Sachsens Landtag beschließt Schuldenverbot / LINKE mit gespaltener Haltung zur Schuldenbremse

  • Hendrik Lasch, Dresden
  • Lesedauer: 3 Min.
Sachsen ist 2014 das erste Bundesland, in dem eine Schuldenbremse in Kraft tritt. Der Landtag ebnete dafür den Weg. In der Linksfraktion gab es so viele Kritiker wie Befürworter.

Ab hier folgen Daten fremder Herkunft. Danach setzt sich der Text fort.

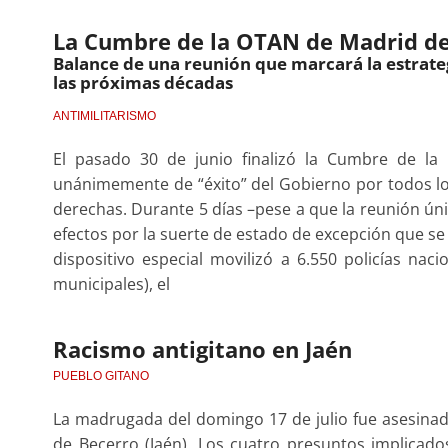
La Cumbre de la OTAN de Madrid de
Balance de una reunión que marcará la estrateg
las próximas décadas
ANTIMILITARISMO
El pasado 30 de junio finalizó la Cumbre de la
unánimemente de “éxito” del Gobierno por todos lo
derechas. Durante 5 días –pese a que la reunión ú
efectos por la suerte de estado de excepción que se
dispositivo especial movilizó a 6.550 policías naci
municipales), el
Racismo antigitano en Jaén
PUEBLO GITANO
La madrugada del domingo 17 de julio fue asesinado
de Becerro (Jaén). Los cuatro presuntos implicado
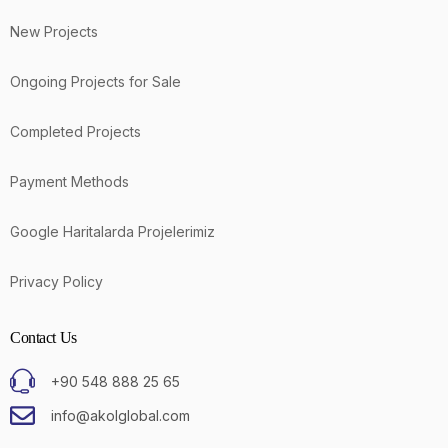
New Projects
Ongoing Projects for Sale
Completed Projects
Payment Methods
Google Haritalarda Projelerimiz
Privacy Policy
Contact Us
+90 548 888 25 65
info@akolglobal.com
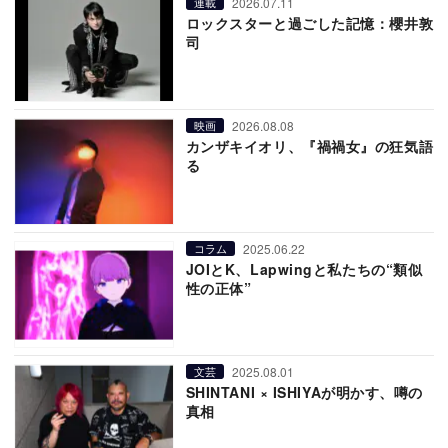
2026.07.11
連載
ロックスターと過ごした記憶：櫻井敦
司
2026.08.08
映画
カンザキイオリ、『禍禍女』の狂気語
る
2025.06.22
コラム
JOIとK、Lapwingと私たちの“類似
性の正体”
2025.08.01
文芸
SHINTANI × ISHIYAが明かす、噂の
真相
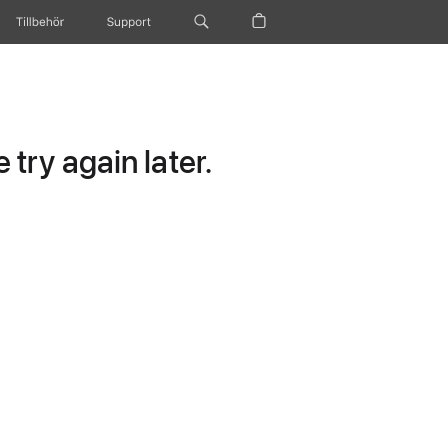
Tillbehör
Support
try again later.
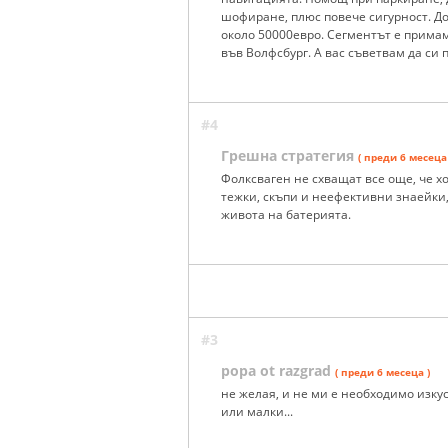
шофиране, плюс повече сигурност. Д
около 50000евро. Сегментът е прима
във Волфсбург. А вас съветвам да си 
#4
Грешна стратегия
( преди 6 месеца 
Фолксваген не схващат все още, че х
тежки, скъпи и неефективни знаейки
живота на батерията.
#3
popa ot razgrad
( преди 6 месеца )
не желая, и не ми е необходимо изку
или малки...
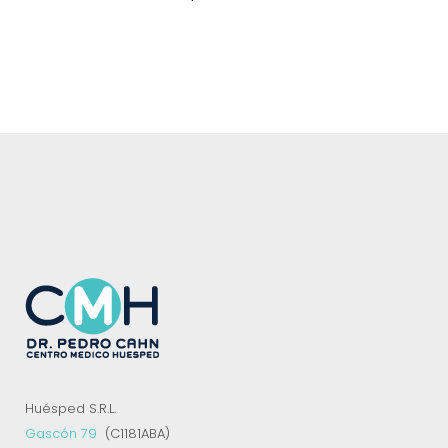
Huésped S.R.L.
Gascón 79
(C1181ABA)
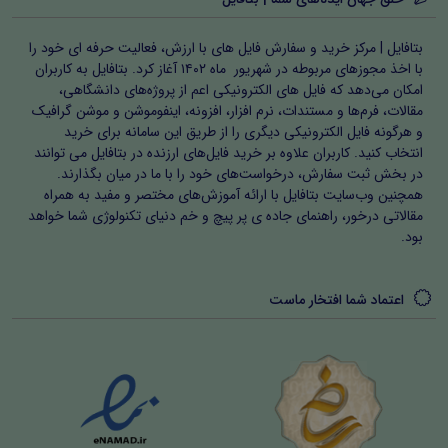
بتافایل | مرکز خرید و سفارش فایل های با ارزش، فعالیت حرفه ای خود را
با اخذ مجوزهای مربوطه در شهریور ماه ۱۴۰۲ آغاز کرد. بتافایل به کاربران
امکان می‌دهد که فایل های الکترونیکی اعم از پروژه‌های دانشگاهی،
مقالات، فرم‌ها و مستندات، نرم افزار، افزونه، اینفوموشن و موشن گرافیک
و هرگونه فایل الکترونیکی دیگری را از طریق این سامانه برای خرید
انتخاب کنید. کاربران علاوه بر خرید فایل‌های ارزنده در بتافایل می توانند
در بخش ثبت سفارش، درخواست‌های خود را با ما در میان بگذارند.
همچنین وب‌سایت بتافایل با ارائه آموزش‌های مختصر و مفید به همراه
مقالاتی درخور، راهنمای جاده ی پر پیچ و خم دنیای تکنولوژی شما خواهد
بود.
اعتماد شما افتخار ماست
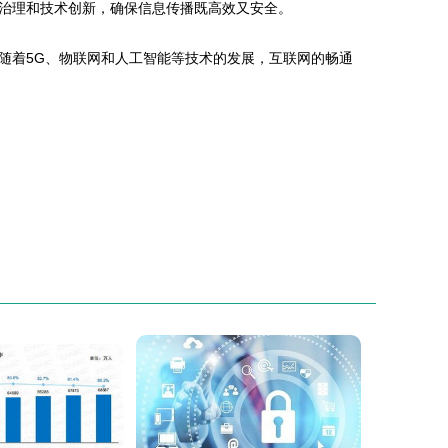
治理和技术创新，确保信息传播既高效又安全。
随着5G、物联网和人工智能等技术的发展，互联网的畅通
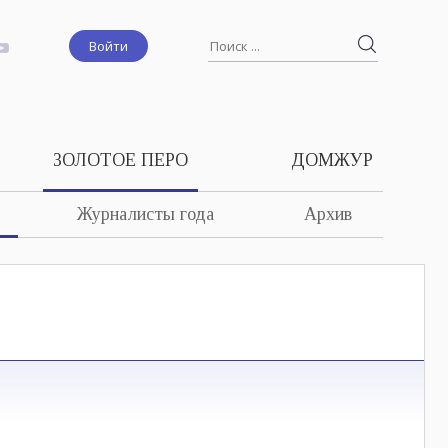
Войти
ЗОЛОТОЕ ПЕРО
ДОМЖУР
Журналисты года
Архив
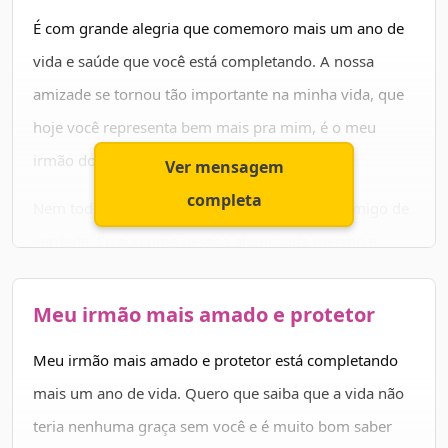
E eu sou grato, grato pelo seu nascimento, grato por
É com grande alegria que comemoro mais um ano de
tudo que construímos, grato pelo que está por vir!
vida e saúde que você está completando. A nossa
amizade se tornou tão importante na minha vida, que
Parabéns pelo seu dia, meu irmão, e obrigado por
hoje você representa bem mais pra mim, é o meu
existir!
irmão do coração.
Ver mensagem
completa
Nem todo mundo tem o privilégio de ter um amigo de
verdade. Eu sou uma pessoa abençoada mesmo e
agradeço muito por isso. Aproveite muito o seu dia,
curta, e seja feliz. Você merece tudo de bom que
Meu irmão mais amado e protetor
existe, feliz aniversário!
Meu irmão mais amado e protetor está completando
mais um ano de vida. Quero que saiba que a vida não
teria nenhuma graça sem você e é muito bom saber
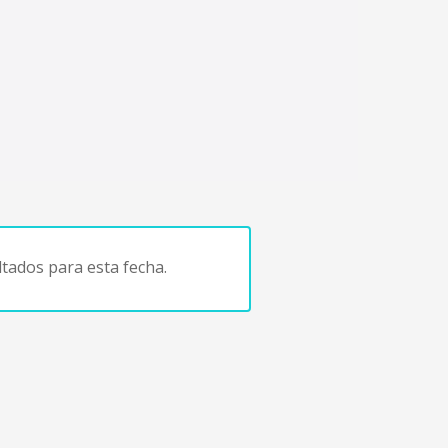
tados para esta fecha.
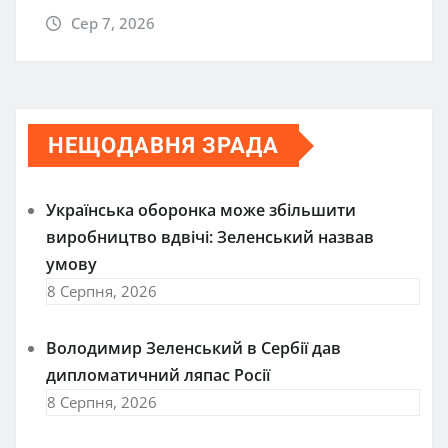
Сер 7, 2026
НЕЩОДАВНЯ ЗРАДА
Українська оборонка може збільшити
виробництво вдвічі: Зеленський назвав
умову
8 Серпня, 2026
Володимир Зеленський в Сербії дав
дипломатичний ляпас Росії
8 Серпня, 2026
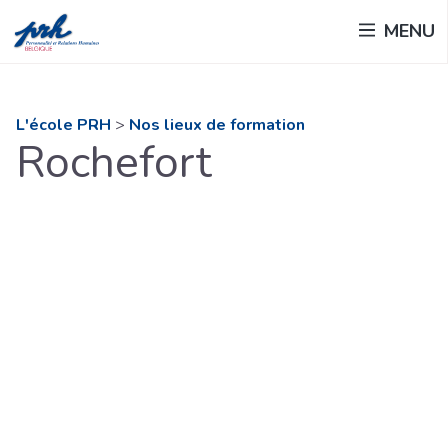
Passer
MENU
au
contenu
principal
L'école PRH
>
Nos lieux de formation
Rochefort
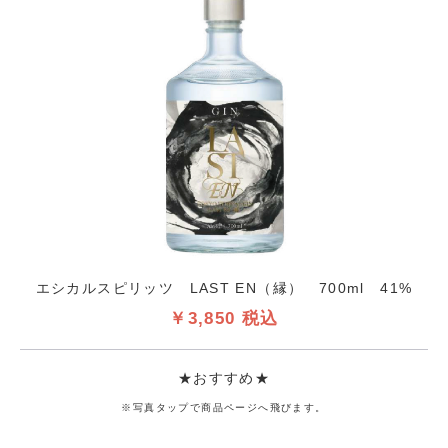
エシカルスピリッツ LAST EN（縁） 700ml 41%
￥3,850 税込
★おすすめ★
※写真タップで商品ページへ飛びます。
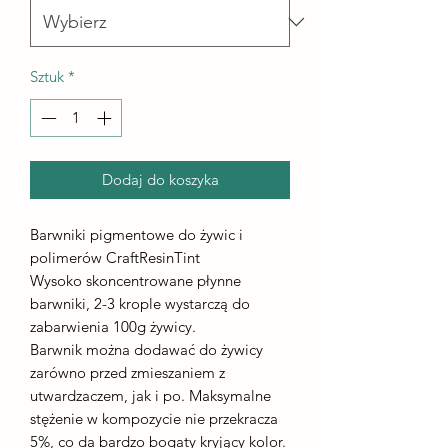
Sztuk
*
Dodaj do koszyka
Barwniki pigmentowe do żywic i
polimerów CraftResinTint
Wysoko skoncentrowane płynne
barwniki, 2-3 krople wystarczą do
zabarwienia 100g żywicy.
Barwnik można dodawać do żywicy
zarówno przed zmieszaniem z
utwardzaczem, jak i po. Maksymalne
stężenie w kompozycie nie przekracza
5%, co da bardzo bogaty kryjący kolor.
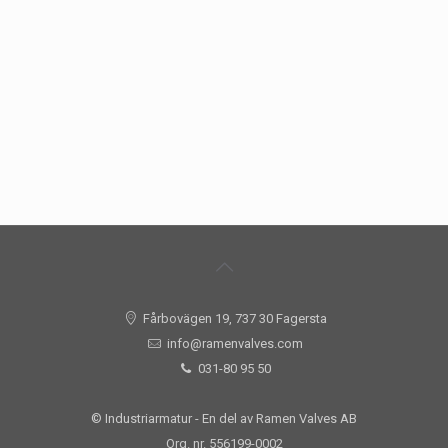
Fårbovägen 19, 737 30 Fagersta
info@ramenvalves.com
031-80 95 50
© Industriarmatur - En del av Ramen Valves AB
Org. nr. 556199-0002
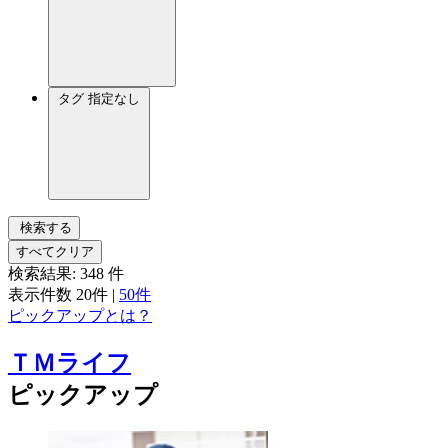
タグ
指定なし
検索する
すべてクリア
検索結果:
348
件
表示件数
20件
|
50件
ピックアップとは？
ＴＭライフ
ピックアップ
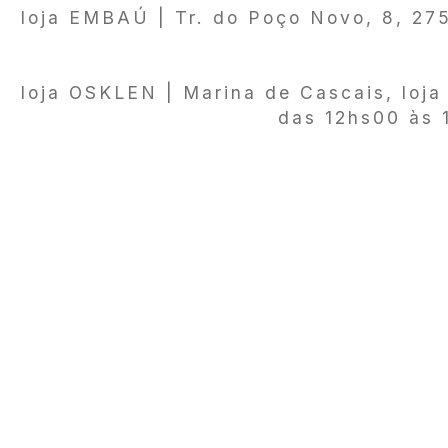
loja EMBAÚ | Tr. do Poço Novo, 8, 2
loja OSKLEN | Marina de Cascais, loj
das 12hs00 às 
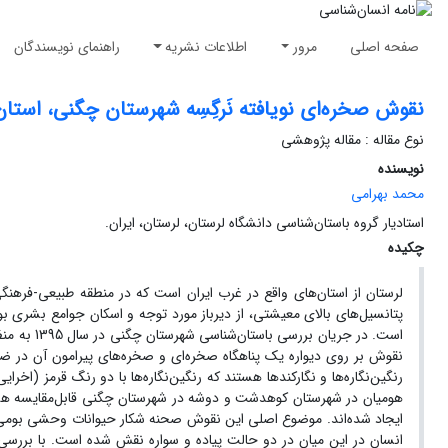
صفحه اصلی
مرور
اطلاعات نشریه
راهنمای نویسندگان
نقوش صخره‌ای نویافته نَرگِسِه شهرستان چگنی، استان
نوع مقاله : مقاله پژوهشی
نویسنده
محمد بهرامی
استادیار گروه باستان‌شناسی دانشگاه لرستان، لرستان، ایران.
چکیده
لرستان از استان‌های واقع در غرب ایران است که در منطقه طبیعی-فرهن
پتانسیل‌های بالای معیشتی، از دیرباز مورد توجه و اسکان جوامع بشری ب
است. در جر
نقوش بر روی دیواره یک پناهگاه صخره‌ای و صخره‌های پیرامون آن در ضل
رنگین‌نگاره‌ها و نگارکندها هستند که رنگین‌نگاره‌ها با دو رنگ قرمز (اخر
هومیان در شهرستان کوهدشت و دوشه در شهرستان چگنی قابل‌مقایسه هس
ایجاد شده‌اند. موضوع اصلی این نقوش صحنه شکار حیوانات وحشی بومی 
انسان در این میان در دو حالت پیاده و سواره نقش شده است. با بررسی ا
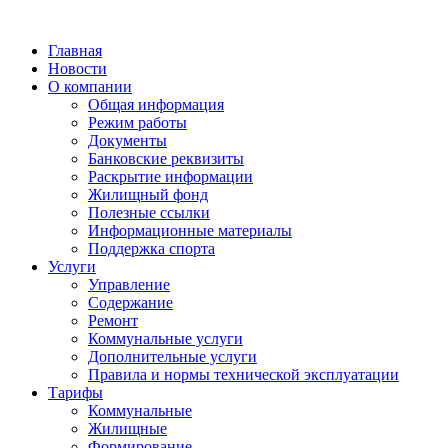
Главная
Новости
О компании
Общая информация
Режим работы
Документы
Банковские реквизиты
Раскрытие информации
Жилищный фонд
Полезные ссылки
Информационные материалы
Поддержка спорта
Услуги
Управление
Содержание
Ремонт
Коммунальные услуги
Дополнительные услуги
Правила и нормы технической эксплуатации
Тарифы
Коммунальные
Жилищные
Формирование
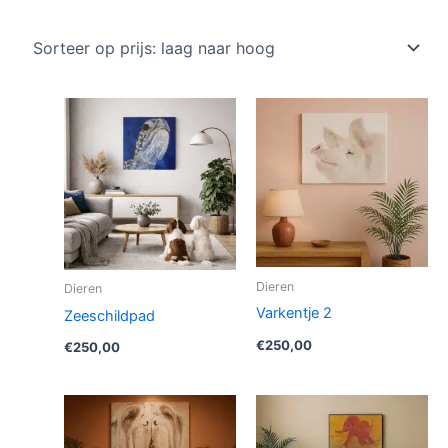
op
prijs:
laag
naar
hoog
Dieren
Dieren
Varkentje 2
Zeeschildpad
€
250,00
€
250,00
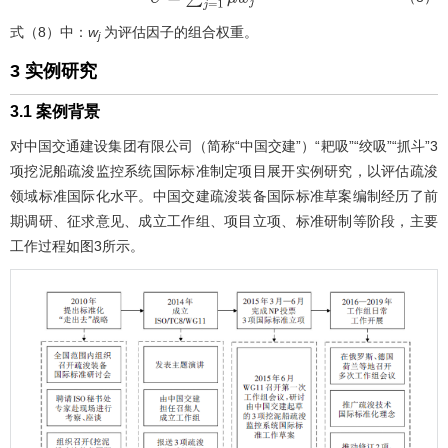
U
=
∑
j
=
1
n
μ
w
j
式（8）中：
w
为评估因子的组合权重。
j
3 实例研究
3.1 案例背景
对中国交通建设集团有限公司（简称“中国交建”）“耙吸”“绞吸”“抓斗”3
项挖泥船疏浚监控系统国际标准制定项目展开实例研究，以评估疏浚
领域标准国际化水平。中国交建疏浚装备国际标准草案编制经历了前
期调研、征求意见、成立工作组、项目立项、标准研制等阶段，主要
工作过程如
图3
所示。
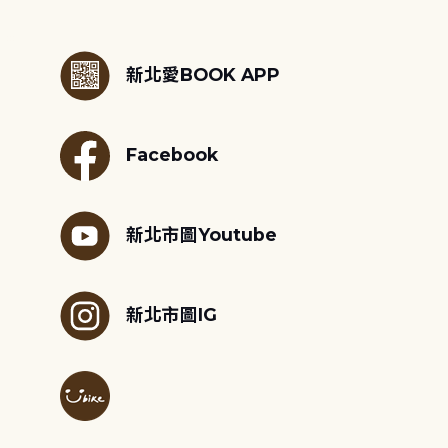
:::
新北愛BOOK APP
Facebook
新北市圖Youtube
新北市圖IG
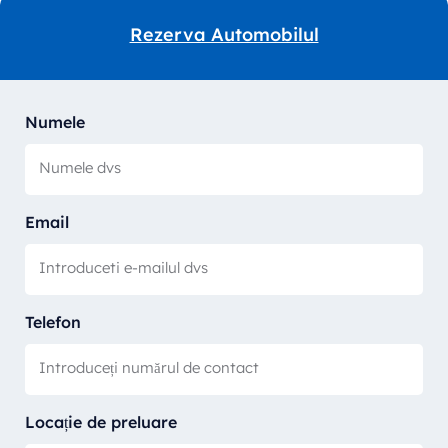
Rezerva Automobilul
Numele
Email
Telefon
Locație de preluare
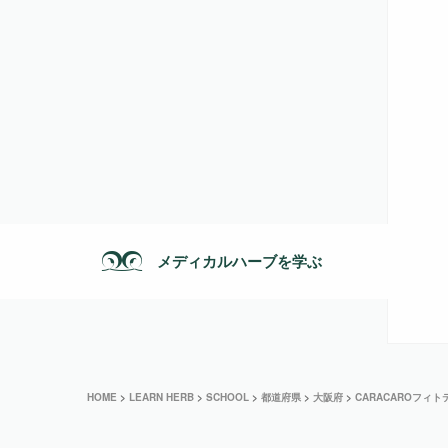
メディカルハーブを学ぶ
HOME
>
LEARN HERB
>
SCHOOL
>
都道府県
>
大阪府
>
CARACAROフィ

Der Musterschüler legt mal wieder vor. Sachsen, das sich in finanzpolitischer Hinsicht seit jeher gern als »Übererfüller« profiliert, wird das erste Bundesland sein, in dem eine Schuldenbremse in Kraft tritt. Bereits ab 1. Januar 2014 - und damit sechs Jahre früher als durch das Grundgesetz vorgeschrieben - darf das Land nur noch in wenigen Ausnahmefällen Kredite aufnehmen. Das beschlossen die Abgeordneten des Landtages gestern mit der dafür erforderlichen Zweidrittelmehrheit.

Der Beschluss kommt gut fünf Monate, nachdem sich die Vorsitzenden der Fraktionen von CDU, LINKE, SPD, FDP und Grünen am 1. Februar auf einen Kompromiss geeinigt hatten. Vorangegangen waren langwierige Gespräche, von denen nur die NPD ausgeschlossen blieb. Entsprechend dieser Einigung gibt es in Sachsen auch künftig einige Fälle, in denen die Kreditaufnahme erlaubt bleibt. Neben Naturkatastrophen sind das tiefe Konjunkturdellen. In die Verfassung aufgenommen wurde auch eine Klausel zum Schutz der Kommunen, die anderenfalls gefürchtet hatten, das Land könne seine weiße Weste in Sachen Schulden auf ihre Kosten erhalten. Zudem wurde der soziale Ausgleich als zusätzliches Prinzip der Haushaltsaufstellung festgeschrieben.

Vor der Abstimmung, bei der 102 von 128 anwesenden Abgeordneten und also deutlich mehr als die nötigen 88 mit Ja stimmten, lobten die Beteiligten vor allem die Art und Weise, in der die Verfassungsänderung zustande kam. CDU-Fraktionschef Steffen Flath sprach von einer »Sternstunde in der sächsischen Parlamentsgeschichte«, sein SPD-Kollege Martin Dulig erklärte, er sei »stolz, dass die Opposition Teil der Veränderung war«. Für die LINKE beteuerte ihr Fraktionschef Rico Gebhardt, seine Fraktion habe sich »aus Überzeugung« in die Gespräche begeben.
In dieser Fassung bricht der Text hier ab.